Le cardinal Jean-Marie Lustiger, photo: Claude Truong-Ngoc, CC BY-SA 3.0Le cardinal Jean-Marie Lustiger, photo: Claude Truong-Ngoc, CC BY-SA 3.0 « Il y avait plusieurs dizaines de communautés catholiques étrangères à Paris : Lithuaniens, Croates, Polonais, Sud-Américains, Africains… Elles étaient une trentaine. Certaines étaient nombreuses : les Italiens par exemple étaient 300 000, les Polonais avaient leur séminaire et leur école. Pour gérer tout cela, le cardinal Lustiger à l’époque a créé des groupes qui avaient une certaine affinité : l’Europe centrale et orientale, le Maghreb, les Français de l’Amérique etc. Je suis alors devenu secrétaire du cardinal Lustiger chargé de l’Europe centrale et orientale. Il était surtout content que je sois francophone, car souvent, les curés venus s’occuper de ces communauté ne parlaient pas français. Il y a eu deux moments où j'ai été engagé en dehors de la communauté tchèque : d’abord, c’était la chute de Saigon, avec l’afflux de Vietnamiens francophones à Paris.
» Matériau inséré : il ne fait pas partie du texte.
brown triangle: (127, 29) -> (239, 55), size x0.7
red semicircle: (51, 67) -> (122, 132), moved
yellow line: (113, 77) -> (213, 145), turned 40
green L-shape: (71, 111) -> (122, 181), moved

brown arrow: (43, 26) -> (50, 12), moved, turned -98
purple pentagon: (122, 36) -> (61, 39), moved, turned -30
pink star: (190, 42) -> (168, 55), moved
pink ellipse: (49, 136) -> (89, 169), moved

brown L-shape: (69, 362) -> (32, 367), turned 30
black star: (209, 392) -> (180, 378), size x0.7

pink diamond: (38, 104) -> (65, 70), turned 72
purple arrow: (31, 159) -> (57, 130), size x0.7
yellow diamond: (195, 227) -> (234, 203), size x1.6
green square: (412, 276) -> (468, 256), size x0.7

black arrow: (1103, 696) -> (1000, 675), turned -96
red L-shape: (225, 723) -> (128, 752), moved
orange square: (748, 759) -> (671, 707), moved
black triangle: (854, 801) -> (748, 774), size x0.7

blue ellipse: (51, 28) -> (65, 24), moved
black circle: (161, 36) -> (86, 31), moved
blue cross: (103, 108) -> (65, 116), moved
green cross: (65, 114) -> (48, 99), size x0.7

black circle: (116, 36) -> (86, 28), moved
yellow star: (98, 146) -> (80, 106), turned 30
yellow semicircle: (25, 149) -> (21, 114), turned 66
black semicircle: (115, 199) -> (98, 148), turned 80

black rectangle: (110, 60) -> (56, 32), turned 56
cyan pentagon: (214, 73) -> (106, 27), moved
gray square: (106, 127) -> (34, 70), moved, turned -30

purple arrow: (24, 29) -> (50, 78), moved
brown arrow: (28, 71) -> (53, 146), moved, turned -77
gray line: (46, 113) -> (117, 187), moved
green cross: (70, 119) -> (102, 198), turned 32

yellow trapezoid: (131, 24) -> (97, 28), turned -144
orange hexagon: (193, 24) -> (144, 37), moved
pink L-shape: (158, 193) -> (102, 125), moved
Ils étaient environ 80 000. C’était un peuple souriant, mais impénétrable : on n’a jamais vraiment compris ce qu’ils faisaient et comment ils faisaient. Ensuite, je me suis occupé des Polonais venus en France à l’époque du mouvement de Solidarnosc. J’étais à l’aise avec eux, parce que j’ai vécu en Moravie du Nord, près de la frontière avec la Pologne, et je comprends leur langue. J’ai vu comment la France gérait toutes ces cultures variées, comment elle se débrouillait avec des sensibilités et des problèmes liés avec cette situation. »

Quels sont vos souvenirs de la communauté tchécoslovaque à Paris ?

 « Elle était composée de plusieurs strates. Ses membres les plus anciens étaient des ouvriers venus en France avant la guerre : des jardiniers des cordonniers… Ensuite, il y avait l’émigration anti-communiste de 1948. La troisième vague d’immigration, dont j’ai fait partie, a été celle de 1968. Il existait des tensions entre ces trois groupes, notamment entre le deuxième et le troisième. Au moment où j’ai pris mes responsabilités, c’est-à-dire en 1974, la première génération était âgée : arrivés en France dans les années 1930, ces gens-là avaient, pour les plus jeunes, 60, 70 ans et plus. Certains d’entre eux ont réussi leur vie en France, ils étaient riches. Il fallait surtout aller les voir, s’occuper d’eux, surtout des femmes, lorsqu’elles étaient restées seules. Parfois, ces personnes, âgées et malades, commençaient à perdre leur français. Ainsi, j’ai été souvent appelé à l’hôpital pour traduire, pour aider les médecins et les soignants à communiquer avec eux. »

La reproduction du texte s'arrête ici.